¿Quién arregla esto?

El goteo incesante de casos de corrupción entre nuestros representantes públicos se ha convertido ya en algo insoportable. Asfixiados por la presión fiscal, destrozados por el paro o hundidos por los nuevos sueldos de miseria, los ciudadanos apenas podemos creer lo que estamos viendo. Políticos que cobraban parte de sus ingresos en B. Políticos que aceptaban cantidades ingentes de dinero negro para sustentar sus partidos mastodónticos. Políticos que hinchaban sus propias cuentas a base de comisiones. Políticos que malgastaban el dinero público para beneficiar a quienes llenaban sus bolsillos o los de su partido. Y políticos –la mayoría de los que presumen de honrados, me temo– que miraban hacia otro lado mientras todo eso ocurría, haciéndose los tontos a cambio de votos, complicidades y ascensos.

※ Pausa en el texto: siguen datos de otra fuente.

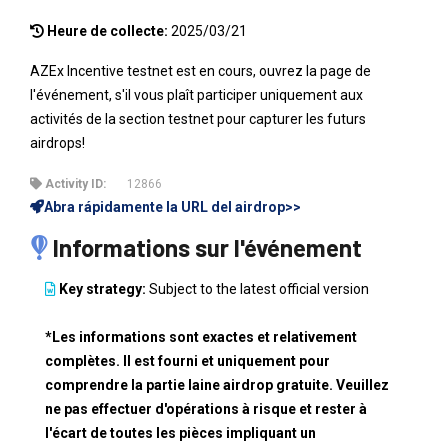
Heure de collecte:
2025/03/21
AZEx Incentive testnet est en cours, ouvrez la page de
l'événement, s'il vous plaît participer uniquement aux
activités de la section testnet pour capturer les futurs
airdrops!
Activity ID:
12866
Abra rápidamente la URL del airdrop>>
Informations sur l'événement
Key strategy:
Subject to the latest official version
*Les informations sont exactes et relativement
complètes. Il est fourni et uniquement pour
comprendre la partie laine airdrop gratuite. Veuillez
ne pas effectuer d'opérations à risque et rester à
l'écart de toutes les pièces impliquant un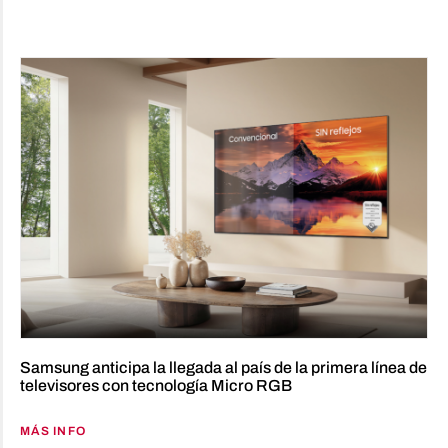
Samsung anticipa la llegada al país de la primera línea de
televisores con tecnología Micro RGB
MÁS INFO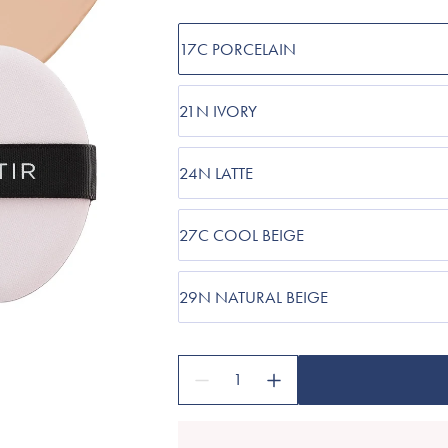
Accessories
Make-Up Pensler
17C PORCELAIN
Toilettasker
Hårtilbehør
21N IVORY
Rensetilbehør
24N LATTE
Rejsestørrelser
27C COOL BEIGE
je
29N NATURAL BEIGE
1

Los que han delinquido no son los que pueden sacarnos de esta podredumbre

Un asco. Un espectáculo deprimente, que justifica el apelativo de casta que les están dando los líderes de Podemos y que tanto les molesta. Lentamente, a medida que los ciudadanos vamos mostrándoles nuestro descontento, han empezado a darse cuenta de que las cosas tienen que cambiar. El suelo les tiembla bajo los pies, así que se han decidido a quitarse las corbatas y emplear palabras como “regeneración” o “renovación”. Y poco a poco, han comenzado a colocar en las páginas de la agenda política la idea de que hay que reformar una Constitución a la que hasta hace semanas se referían como inamovible. Inevitablemente, vamos a llegar a ese punto. En unos meses, quizá en unos pocos años, habrá que cambiar ese texto que, como ya he dicho en alguna ocasión, se ha quedado anticuado e insuficiente. El problema es quién va a hacerlo. ¿Ellos? ¿Los mismos que se han burlado de él durante años, y de paso de todos nosotros? ¿Los que han manipulado a su antojo su interpretación, nombrando a magistrados del Tribunal Constitucional que a menudo –aunque no siempre– han actuado como peones sumisos?

Estamos metidos en un callejón sin salida. Los que han delinquido o amparado a los delincuentes no son los que pueden sacarnos de esta podredumbre. Quizá lo más sensato sería que los ciudadanos dejásemos de votarlos y se vieran obligados a jubilarse y cerrar todos sus chiringuitos, mientras nosotros aprendemos que a los que les sigan habrá que vigilarlos de cerca. Nada fácil de realizar, en cualquier caso. Me temo que tenemos un problema grave.